▶ _Required action_
An exact reproduction is required of the lines from the beginning of the entries through the line with "tienen potencial de", pictures excluded and nothing added.

▶ _Input material_
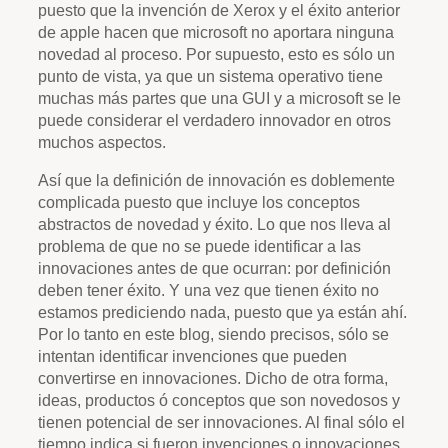
puesto que la invención de Xerox y el éxito anterior
de apple hacen que microsoft no aportara ninguna
novedad al proceso. Por supuesto, esto es sólo un
punto de vista, ya que un sistema operativo tiene
muchas más partes que una GUI y a microsoft se le
puede considerar el verdadero innovador en otros
muchos aspectos.
Así que la definición de innovación es doblemente
complicada puesto que incluye los conceptos
abstractos de novedad y éxito. Lo que nos lleva al
problema de que no se puede identificar a las
innovaciones antes de que ocurran: por definición
deben tener éxito. Y una vez que tienen éxito no
estamos prediciendo nada, puesto que ya están ahí.
Por lo tanto en este blog, siendo precisos, sólo se
intentan identificar invenciones que pueden
convertirse en innovaciones. Dicho de otra forma,
ideas, productos ó conceptos que son novedosos y
tienen potencial de ser innovaciones. Al final sólo el
tiempo indica si fueron invenciones o innovaciones.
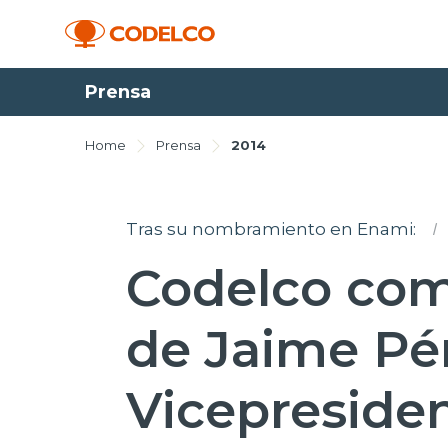
Prensa
Home
Prensa
2014
Tras su nombramiento en Enami:
I
Codelco com
de Jaime Pér
Vicepreside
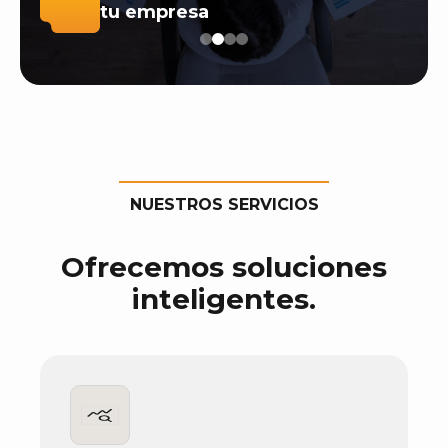
tu empresa
2
NUESTROS SERVICIOS
Ofrecemos soluciones
inteligentes.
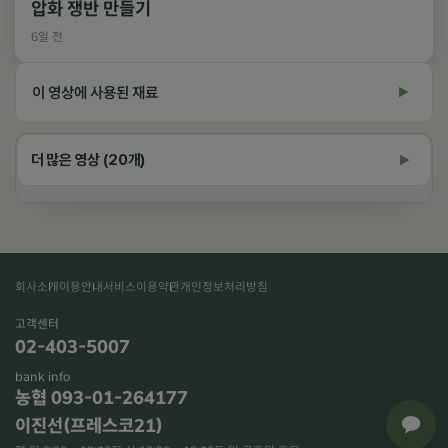
압화 쟁반 만들기
6일 전
이 영상에 사용된 재료
▶
영상 속 재료 상품 보기
영상 속 재료 상품 보기
더 많은 영상 (20개)
▶
회사소개
이용안내
서비스이용약관
개인정보처리방침
재생 중
고객센터
02-403-5007
bank info
×
농협 093-01-264177
이진선(프레스코21)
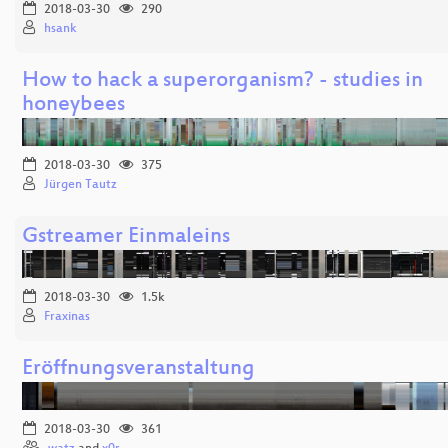
2018-03-30
290
hsank
How to hack a superorganism? - studies in
honeybees
2018-03-30
375
Jürgen Tautz
Gstreamer Einmaleins
2018-03-30
1.5k
Fraxinas
Eröffnungsveranstaltung
2018-03-30
361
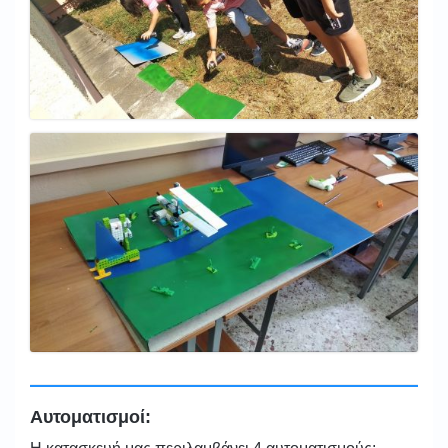
Αυτοματισμοί:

▶ _Exercise solution_
puesto que la invención de Xerox y el éxito anterior
de apple hacen que microsoft no aportara ninguna
novedad al proceso. Por supuesto, esto es sólo un
punto de vista, ya que un sistema operativo tiene
muchas más partes que una GUI y a microsoft se le
puede considerar el verdadero innovador en otros
muchos aspectos.
Así que la definición de innovación es doblemente
complicada puesto que incluye los conceptos
abstractos de novedad y éxito. Lo que nos lleva al
problema de que no se puede identificar a las
innovaciones antes de que ocurran: por definición
deben tener éxito. Y una vez que tienen éxito no
estamos prediciendo nada, puesto que ya están ahí.
Por lo tanto en este blog, siendo precisos, sólo se
intentan identificar invenciones que pueden
convertirse en innovaciones. Dicho de otra forma,
ideas, productos ó conceptos que son novedosos y
tienen potencial de ser innovaciones. Al final sólo el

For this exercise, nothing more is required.